[Stored records]
== Segment start ==

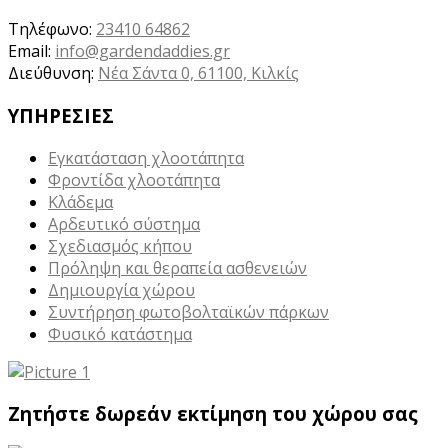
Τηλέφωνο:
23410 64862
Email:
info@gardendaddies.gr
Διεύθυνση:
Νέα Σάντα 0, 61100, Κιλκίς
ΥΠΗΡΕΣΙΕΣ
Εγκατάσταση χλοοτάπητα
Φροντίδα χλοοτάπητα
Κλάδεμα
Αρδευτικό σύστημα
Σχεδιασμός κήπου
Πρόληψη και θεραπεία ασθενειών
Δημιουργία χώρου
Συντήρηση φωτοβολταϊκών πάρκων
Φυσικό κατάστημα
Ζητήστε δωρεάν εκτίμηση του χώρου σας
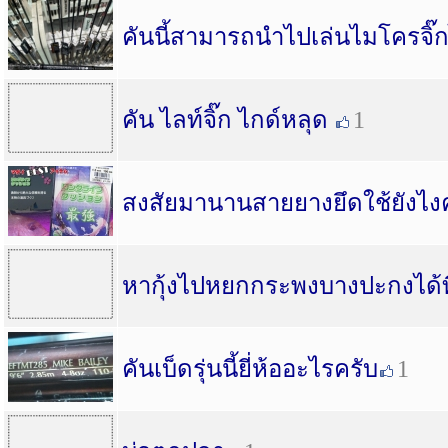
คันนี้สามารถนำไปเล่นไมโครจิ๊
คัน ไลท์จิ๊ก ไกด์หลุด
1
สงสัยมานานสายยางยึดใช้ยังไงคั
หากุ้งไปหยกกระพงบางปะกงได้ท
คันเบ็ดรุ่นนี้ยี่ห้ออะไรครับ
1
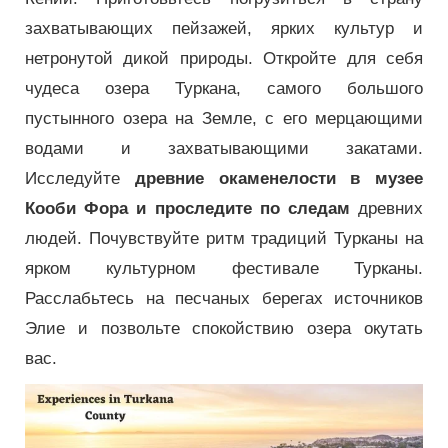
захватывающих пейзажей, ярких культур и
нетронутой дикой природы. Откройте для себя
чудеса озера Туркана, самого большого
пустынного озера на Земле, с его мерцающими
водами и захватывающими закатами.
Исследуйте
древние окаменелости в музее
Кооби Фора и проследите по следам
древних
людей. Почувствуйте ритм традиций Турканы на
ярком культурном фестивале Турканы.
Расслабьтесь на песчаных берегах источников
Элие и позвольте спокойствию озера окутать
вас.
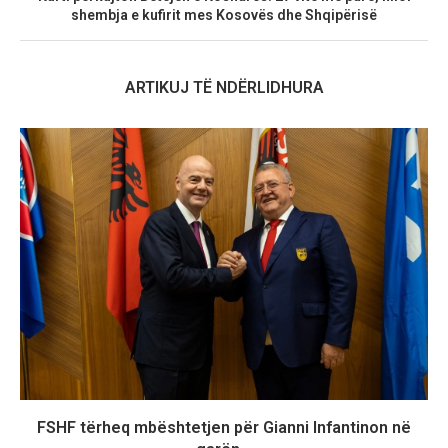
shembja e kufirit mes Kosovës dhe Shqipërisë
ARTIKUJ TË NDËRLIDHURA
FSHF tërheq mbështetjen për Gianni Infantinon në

== Segment end ==

**What you will do:** Check the entries above line by line and return each one containing the word "χώρου".

**Reply:**
Δημιουργία χώρου
Ζητήστε δωρεάν εκτίμηση του χώρου σας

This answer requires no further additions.